- Kategori
- Tarih
Fırat'ın doğusunda, neler oldu; neler oluyor; neler olacak?- 21

İnternetten...İsmet Paşa ve ekibi bir çalışma halinde...
LOZAN'DA, TÜRKİYE'NİN "MUSUL POLİTİKASI", TÜRKLERİN KÜRTLER İLE "KARDEŞLİĞİ"; HATTA "IRKDAŞLIĞI" TEZİ ÜZERİNE KURULMUŞTU...
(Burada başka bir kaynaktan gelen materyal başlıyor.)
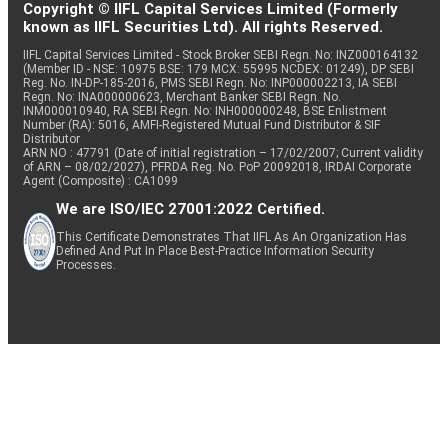
Copyright © IIFL Capital Services Limited (Formerly
known as IIFL Securities Ltd). All rights Reserved.
IIFL Capital Services Limited - Stock Broker SEBI Regn. No: INZ000164132
(Member ID - NSE: 10975 BSE: 179 MCX: 55995 NCDEX: 01249), DP SEBI
Reg. No. IN-DP-185-2016, PMS SEBI Regn. No: INP000002213, IA SEBI
Regn. No: INA000000623, Merchant Banker SEBI Regn. No.
INM000010940, RA SEBI Regn. No: INH000000248, BSE Enlistment
Number (RA): 5016, AMFI-Registered Mutual Fund Distributor & SIF
Distributor
ARN NO : 47791 (Date of initial registration – 17/02/2007; Current validity
of ARN – 08/02/2027), PFRDA Reg. No. PoP 20092018, IRDAI Corporate
Agent (Composite) : CA1099
We are ISO/IEC 27001:2022 Certified.
This Certificate Demonstrates That IIFL As An Organization Has
Defined And Put In Place Best-Practice Information Security
Processes.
Ancak, Türkiye'nin bu "yapay tezi" İngilizleri ikna edememiştir... Nitekim, Lozan Konferansı'nın imzalanmasından 6-7 yıl sonra, Lozan'da bu tezi ileri süren İsmet Paşa, Lozan'da, Musul'u almak için, "Türk-Kürt kardeşliği" ve "ırkdaşlığı" üzerine kurduğu tezi "unutmuş" ve 31 Ağustos 1930'da, "Bu ülkede, sadece Türk ulusu, ırksal talepler etme hakkına sahiptir. Başka bir kimsenin böyle hakları yoktur"(1) demiştir...
İsmet Paşa'nın bu sözleri, Lozan'da "Türk-Kürt kardeşliği" ve "Türk-Kürt ırkdaşlığı" konusunda ileri sürdüğü tezin "yapay bir tez" olduğunu göstermiyor mu?
*
MUSUL'UN RESMİ GÖRÜŞMELERDE TARTIŞILMASI....
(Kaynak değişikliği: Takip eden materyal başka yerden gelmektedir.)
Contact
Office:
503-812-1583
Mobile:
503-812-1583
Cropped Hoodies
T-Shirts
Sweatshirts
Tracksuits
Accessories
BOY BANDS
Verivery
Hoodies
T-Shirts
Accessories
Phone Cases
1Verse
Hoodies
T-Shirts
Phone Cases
Resmi görüşmeler, İsmet Paşa ve Lord Curzon arasında yapılan ve sonuçsuz kalan ikili görüşmelerin açıklanması ile başlamış ve ardından da İsmet Paşa'nın Türk tezini açıklayan konuşması ile başlamıştır.
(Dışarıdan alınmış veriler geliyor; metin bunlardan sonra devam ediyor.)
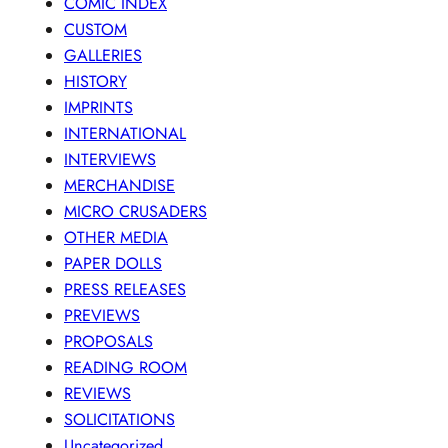
COMIC INDEX
CUSTOM
GALLERIES
HISTORY
IMPRINTS
INTERNATIONAL
INTERVIEWS
MERCHANDISE
MICRO CRUSADERS
OTHER MEDIA
PAPER DOLLS
PRESS RELEASES
PREVIEWS
PROPOSALS
READING ROOM
REVIEWS
SOLICITATIONS
Uncategorized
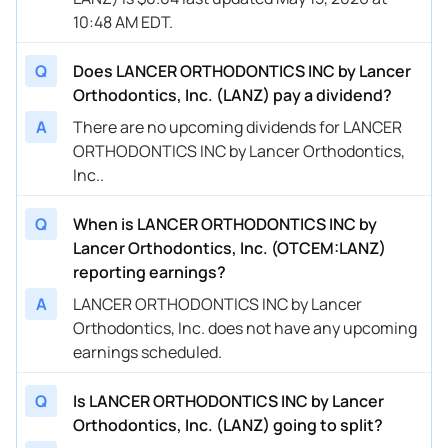
10:48 AM EDT.
Q
Does LANCER ORTHODONTICS INC by Lancer
Orthodontics, Inc. (LANZ) pay a dividend?
A
There are no upcoming dividends for LANCER
ORTHODONTICS INC by Lancer Orthodontics,
Inc..
Q
When is LANCER ORTHODONTICS INC by
Lancer Orthodontics, Inc. (OTCEM:LANZ)
reporting earnings?
A
LANCER ORTHODONTICS INC by Lancer
Orthodontics, Inc. does not have any upcoming
earnings scheduled.
Q
Is LANCER ORTHODONTICS INC by Lancer
Orthodontics, Inc. (LANZ) going to split?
İsmet Paşa, konuşmasında Musul üzerinde hak iddia ederken, siyasi, tarihi, coğrafi, ekonomik, askeri nedenleri anlatmış; ancak tezinin esasını "sosyal ve ırki" nedenlere dayandırmıştır...
O sıralarda, Musul Vilayeti'nin nüfusu(Süleymaniye, Kerkük ve Musul-Merkez sancağı), toplam 503.000'di; bunun 146.960'ı Türk, 263.000'i Kürt ve 43.210'u da Arap'tı... İsmet Paşa tezini kuvvetlendirmek için Süleymaniye ve Kerkük sancaklarında "Arap" unsurunun az olduğunu; ayrıca, Türkler ile Kürtlerin "kardeş" ve "ırkdaş" olduğunu ileri sürerek bir çoğunluk elde etmek istedi...(2)
İngilizler, İsmet Paşa'nın verdiği sayıları kabul eder gibi göründüler; ancak, Türkiye Türkleri ile Musul'daki Türklerin farklı olduğunu; Kürtlerin de İran kökenli ayrı bir ırk olduğunu ileri sürerek İsmet Paşa'nın tezini çürütmek istediler.
Bunun üzerine İsmet Paşa, tezini biraz daha ileri götürdü ve Kürtlerin de "Turani"(x) olduklarını ve etnik olarak da Musul'un etnik açıdan Türkiye'ye ait olduğunu anlatmaya çalıştı... Bunu kabul eden İngilizler, bu kez de, "Basra, Bağdat ve Musul vilayetlerini çoğunluğu Arap olan bölünmez bir bütün olduğunu" ileri sürdüler... İsmet Paşa da, Musul Vilayeti'nin, toprağın yapısı ve iklim yönünden de, Irak'ın değil; Anadolu'nun bir parçası olduğunu söyledi...
Bu karşılıklı iddialar sürüp durdu... Sonunda, İngilizler son kozlarını öne sürdü; Kürtlerin, Türklerle bir arada yaşamak istemediklerini ve İngilizlerin aksine, Türk Hükümeti'nin "Kürtlere özerklik" verme niyetlerinin olmadığını iddia ettiler.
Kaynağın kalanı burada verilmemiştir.